= About this exercise =
Give an exact reproduction of the lines from the one with "penalizado pel" to the final line of the entries below, both ends included, and omit the pictures.

= Raw data =
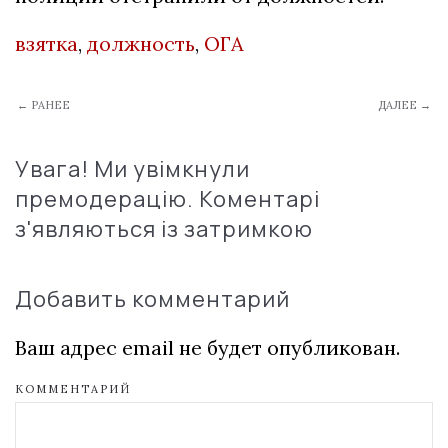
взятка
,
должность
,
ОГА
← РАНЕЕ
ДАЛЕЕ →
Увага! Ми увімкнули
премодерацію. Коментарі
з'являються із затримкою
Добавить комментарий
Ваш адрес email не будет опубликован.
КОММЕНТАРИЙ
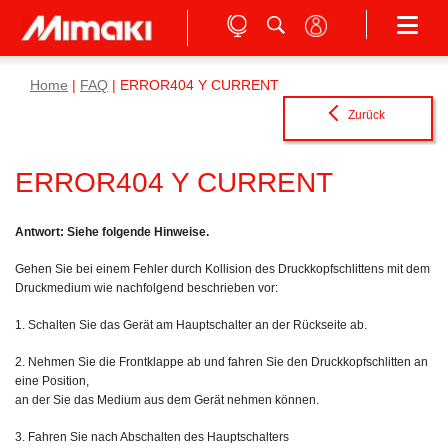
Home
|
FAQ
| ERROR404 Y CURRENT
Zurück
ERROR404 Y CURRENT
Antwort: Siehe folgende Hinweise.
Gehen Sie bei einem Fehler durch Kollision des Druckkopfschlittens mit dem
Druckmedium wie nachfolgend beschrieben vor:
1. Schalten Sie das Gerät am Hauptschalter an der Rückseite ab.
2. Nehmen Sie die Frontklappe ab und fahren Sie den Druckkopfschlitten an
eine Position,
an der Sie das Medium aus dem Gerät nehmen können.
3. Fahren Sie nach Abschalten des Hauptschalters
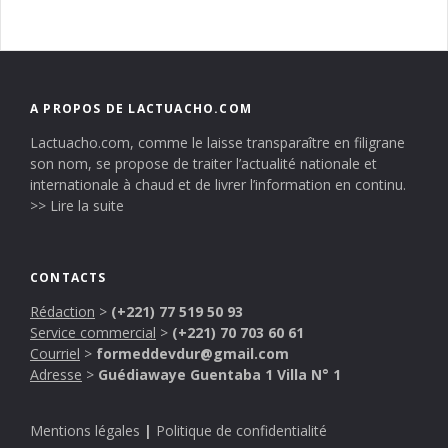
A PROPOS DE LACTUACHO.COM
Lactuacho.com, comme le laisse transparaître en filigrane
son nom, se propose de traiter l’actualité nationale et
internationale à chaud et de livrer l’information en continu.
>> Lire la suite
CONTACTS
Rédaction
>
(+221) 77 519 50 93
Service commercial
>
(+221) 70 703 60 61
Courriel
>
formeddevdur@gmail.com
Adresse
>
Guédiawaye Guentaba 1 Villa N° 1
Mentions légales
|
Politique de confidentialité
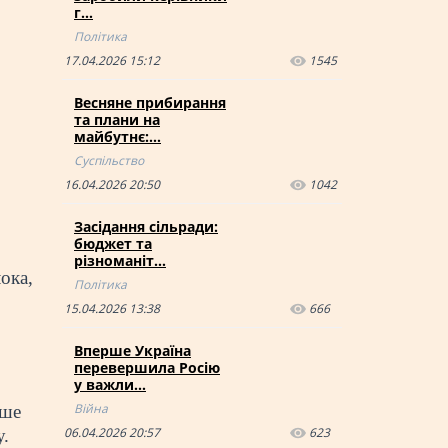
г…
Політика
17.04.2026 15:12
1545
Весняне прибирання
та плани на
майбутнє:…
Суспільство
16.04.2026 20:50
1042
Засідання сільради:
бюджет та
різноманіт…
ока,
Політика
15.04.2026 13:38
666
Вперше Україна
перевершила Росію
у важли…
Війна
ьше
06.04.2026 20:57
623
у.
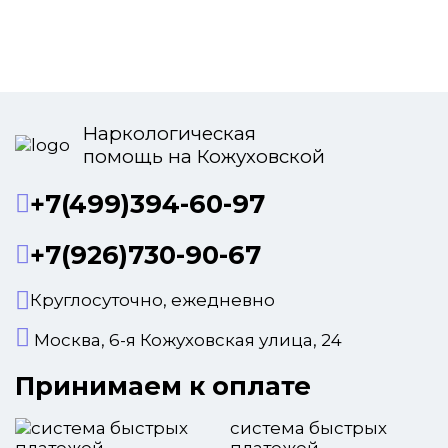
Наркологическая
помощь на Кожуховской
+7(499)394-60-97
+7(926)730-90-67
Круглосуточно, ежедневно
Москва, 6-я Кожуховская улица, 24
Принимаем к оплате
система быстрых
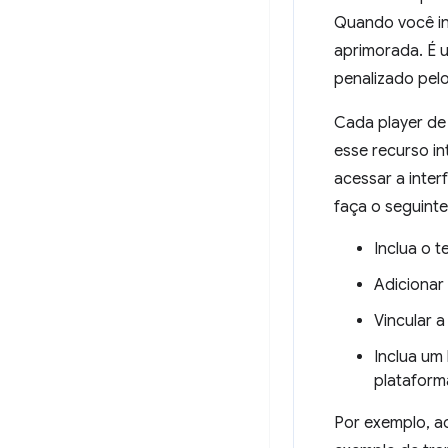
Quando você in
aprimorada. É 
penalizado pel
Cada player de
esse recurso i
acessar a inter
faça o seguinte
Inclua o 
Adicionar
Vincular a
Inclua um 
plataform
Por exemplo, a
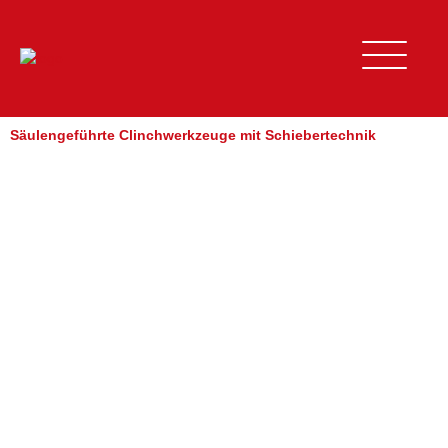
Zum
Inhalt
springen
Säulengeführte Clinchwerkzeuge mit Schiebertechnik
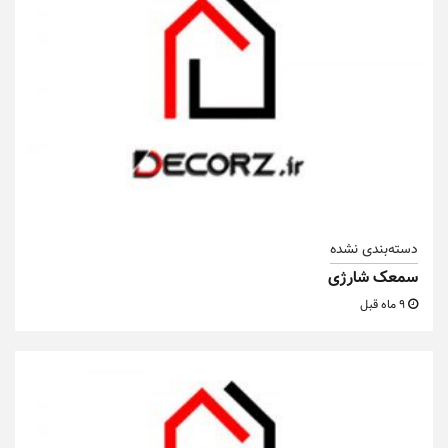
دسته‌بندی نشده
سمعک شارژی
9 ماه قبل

= Solved exercise =
penalizado pel
Cada player de
esse recurso i
acessar a inter
faça o seguinte
Inclua o 
Adicionar
Vincular a
Inclua um 
plataform
Por exemplo, a
Zum
Inhalt
springen
Säulengeführte Clinchwerkzeuge mit Schiebertechnik
دسته‌بندی نشده
سمعک شارژی
9 ماه قبل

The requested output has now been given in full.